Twitter profile scraper misses replies: Skipping unrecognised entry ID: 'profile-conversation-…'

JustAnotherArchivist commented 1 year ago

Twitter has started returning replies in a different format within the last few hours. This means that all replies and some original tweets are currently missing from snscrape's output and instead produce the warning mentioned in the title.

No, there are no workarounds currently. This affects both the release and dev versions.

JustAnotherArchivist commented 1 year ago

In the past, Twitter was pretty good about maintaining backwards compatibility on the GraphQL API endpoints. Not this time...

aditya-bansal-7 commented 1 year ago

what do you think how much time does it will take to fix that issue

nicolegorton commented 1 year ago

Is there any logic to which original tweets now aren't getting picked up, or is it random?

JustAnotherArchivist commented 1 year ago

I haven't found a clear pattern so far.

JustAnotherArchivist commented 1 year ago

Due to this new 'conversation' rendering, the order is slightly messed up. This could be worked around by reordering in snscrape, but that could also cause issues and I'm lacking the time to implement it currently, so I won't do so until someone makes a good case for the added complexity. Yes, --since will be slightly broken, but it already is due to pinned tweets.

Ashoka74 commented 1 year ago

I don't know if this will be of any help but I wrote a couple of functions to recursively get one branch 'reply' from a 'leaf' tweet. If someone can get a function to extract the list of replies for each tweet; you can retrieve the whole tree of conversations!

import pandas as pd
from snscrape.modules import twitter

dataset_test = pd.DataFrame(columns=['date', 'tweet', 'username', 'tweet_id',
                                     'reply_to_id', 'conversation_id', 'location', 'coordinates'])

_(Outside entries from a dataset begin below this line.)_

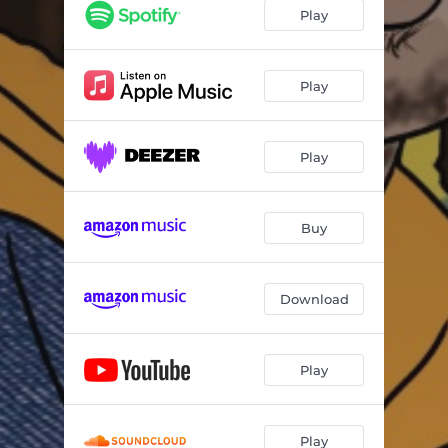
Play
Play
Play
Buy
Download
Play
Play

def get_replies(dataset, tweet_id):
    for i, tweet in enumerate(twitter.TwitterTweetScraper(tweetId=tweet_id).get_items()):
        if tweet.id not in dataset['tweet_id'].values:
            dataset = pd.concat([dataset, pd.DataFrame({'date': [tweet.date], 'tweet': [tweet.content], 'username': [tweet.user.username], 'tweet_id': [tweet.id], 'reply_to_id': [
                                tweet.inReplyToTweetId], 'conversation_id': [tweet.conversationId], 'location': [tweet.place], 'coordinates': [tweet.coordinates]}, index=[0])], ignore_index=True)
            print(tweet.inReplyToTweetId)
            if tweet.id not in dataset['reply_to_id'].values:
                dataset = get_replies(dataset, tweet.inReplyToTweetId)
    return dataset

def get_threads(source_dataset=None, target_dataset=None):
    if target_dataset is None:
        target_dataset = pd.DataFrame(columns=[
                                      'date', 'tweet', 'username', 'tweet_id', 'reply_to_id', 'conversation_id', 'location', 'coordinates'])
    for j in range(len(source_dataset)):
        if pd.notnull(source_dataset['reply_to_id'].iloc[j]):
            try:
                dataset = get_replies(
                    target_dataset, source_dataset['tweet_id'].iloc[j])
            except:
                print('error')
    return dataset

djialeu commented 1 year ago

i'm facing the same issue

codilau commented 1 year ago

Thanks for this great tool and all the work you've invested. I know the twitter module is becoming a bit of a headache lately with all the chaos and breaking changes they push. Unfortunately for most people here, as for me, this change also renders my project semi-functional with all these replies filtered out. Sure, not a great reason to implement your changes but I'm sure this would benefit in the long run since this will most probably be a change that will stick around for some time now. Otherwise arguably, each future change will continuously break different parts of SNScrape's twitter module little by little until becoming untenable. I lack ofcourse the knowlede to help in a meaningful way, but I would help, if given clear tasks.

nicolegorton commented 1 year ago

I think the change made in the developer version last week helped this issue. Will it be pushed to the non-developer version soon? Many thanks for all of your work on this. It’s an amazing tool.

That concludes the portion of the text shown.